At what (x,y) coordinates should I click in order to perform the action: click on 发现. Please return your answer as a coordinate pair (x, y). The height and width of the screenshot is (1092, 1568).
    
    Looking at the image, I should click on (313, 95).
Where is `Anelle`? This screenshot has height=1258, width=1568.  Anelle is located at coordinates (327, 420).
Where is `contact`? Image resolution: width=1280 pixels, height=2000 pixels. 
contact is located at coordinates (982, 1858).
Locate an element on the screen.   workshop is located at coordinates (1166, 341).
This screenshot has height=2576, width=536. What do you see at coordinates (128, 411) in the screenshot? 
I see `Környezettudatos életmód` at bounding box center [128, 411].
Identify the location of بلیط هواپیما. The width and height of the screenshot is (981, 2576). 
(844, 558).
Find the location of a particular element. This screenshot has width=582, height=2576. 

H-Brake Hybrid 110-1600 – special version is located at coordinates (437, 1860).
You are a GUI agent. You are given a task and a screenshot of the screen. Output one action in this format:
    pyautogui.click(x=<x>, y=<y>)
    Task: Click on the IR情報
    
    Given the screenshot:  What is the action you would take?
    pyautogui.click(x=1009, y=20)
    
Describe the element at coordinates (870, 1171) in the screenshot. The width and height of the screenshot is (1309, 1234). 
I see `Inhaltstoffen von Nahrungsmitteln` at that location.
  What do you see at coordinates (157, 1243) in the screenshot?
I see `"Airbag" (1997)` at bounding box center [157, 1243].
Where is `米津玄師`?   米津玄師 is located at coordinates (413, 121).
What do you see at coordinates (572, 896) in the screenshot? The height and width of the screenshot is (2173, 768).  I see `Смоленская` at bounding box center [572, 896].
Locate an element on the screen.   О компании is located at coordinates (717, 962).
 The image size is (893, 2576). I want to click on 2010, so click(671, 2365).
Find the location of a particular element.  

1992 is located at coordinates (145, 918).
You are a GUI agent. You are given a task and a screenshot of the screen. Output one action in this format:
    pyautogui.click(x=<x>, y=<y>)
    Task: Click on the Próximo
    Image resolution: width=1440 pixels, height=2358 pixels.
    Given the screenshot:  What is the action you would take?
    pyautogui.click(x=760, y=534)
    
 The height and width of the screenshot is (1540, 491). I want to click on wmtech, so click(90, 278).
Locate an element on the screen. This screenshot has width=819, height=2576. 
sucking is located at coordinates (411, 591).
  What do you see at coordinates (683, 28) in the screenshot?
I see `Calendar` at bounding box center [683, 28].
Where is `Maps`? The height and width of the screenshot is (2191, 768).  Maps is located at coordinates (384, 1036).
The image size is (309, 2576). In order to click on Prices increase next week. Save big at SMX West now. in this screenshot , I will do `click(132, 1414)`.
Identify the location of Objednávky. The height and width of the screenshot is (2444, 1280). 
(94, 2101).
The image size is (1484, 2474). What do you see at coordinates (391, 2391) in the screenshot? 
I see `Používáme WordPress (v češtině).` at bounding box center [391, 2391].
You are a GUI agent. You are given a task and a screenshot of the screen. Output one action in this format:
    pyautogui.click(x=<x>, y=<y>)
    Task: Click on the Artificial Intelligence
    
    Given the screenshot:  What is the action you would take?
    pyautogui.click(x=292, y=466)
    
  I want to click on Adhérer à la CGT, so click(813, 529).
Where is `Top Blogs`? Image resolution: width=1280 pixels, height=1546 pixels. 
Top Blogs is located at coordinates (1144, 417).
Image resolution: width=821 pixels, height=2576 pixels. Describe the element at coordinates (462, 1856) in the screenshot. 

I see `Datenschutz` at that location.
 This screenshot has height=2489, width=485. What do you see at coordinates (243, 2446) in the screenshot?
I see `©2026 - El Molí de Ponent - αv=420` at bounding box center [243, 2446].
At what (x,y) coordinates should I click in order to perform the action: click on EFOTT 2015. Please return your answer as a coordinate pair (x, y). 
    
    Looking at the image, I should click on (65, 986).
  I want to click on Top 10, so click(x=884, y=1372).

● Work to be completed
From the entries above, restate word for word the lines from the line containing "This screenshot has height=2576, width=536." to the line containing "Task: Click on the Próximo", both ends included, and nothing more.

● Response
This screenshot has height=2576, width=536. What do you see at coordinates (128, 411) in the screenshot? 
I see `Környezettudatos életmód` at bounding box center [128, 411].
Identify the location of بلیط هواپیما. The width and height of the screenshot is (981, 2576). 
(844, 558).
Find the location of a particular element. This screenshot has width=582, height=2576. 

H-Brake Hybrid 110-1600 – special version is located at coordinates (437, 1860).
You are a GUI agent. You are given a task and a screenshot of the screen. Output one action in this format:
    pyautogui.click(x=<x>, y=<y>)
    Task: Click on the IR情報
    
    Given the screenshot:  What is the action you would take?
    pyautogui.click(x=1009, y=20)
    
Describe the element at coordinates (870, 1171) in the screenshot. The width and height of the screenshot is (1309, 1234). 
I see `Inhaltstoffen von Nahrungsmitteln` at that location.
  What do you see at coordinates (157, 1243) in the screenshot?
I see `"Airbag" (1997)` at bounding box center [157, 1243].
Where is `米津玄師`?   米津玄師 is located at coordinates (413, 121).
What do you see at coordinates (572, 896) in the screenshot? The height and width of the screenshot is (2173, 768).  I see `Смоленская` at bounding box center [572, 896].
Locate an element on the screen.   О компании is located at coordinates (717, 962).
 The image size is (893, 2576). I want to click on 2010, so click(671, 2365).
Find the location of a particular element.  

1992 is located at coordinates (145, 918).
You are a GUI agent. You are given a task and a screenshot of the screen. Output one action in this format:
    pyautogui.click(x=<x>, y=<y>)
    Task: Click on the Próximo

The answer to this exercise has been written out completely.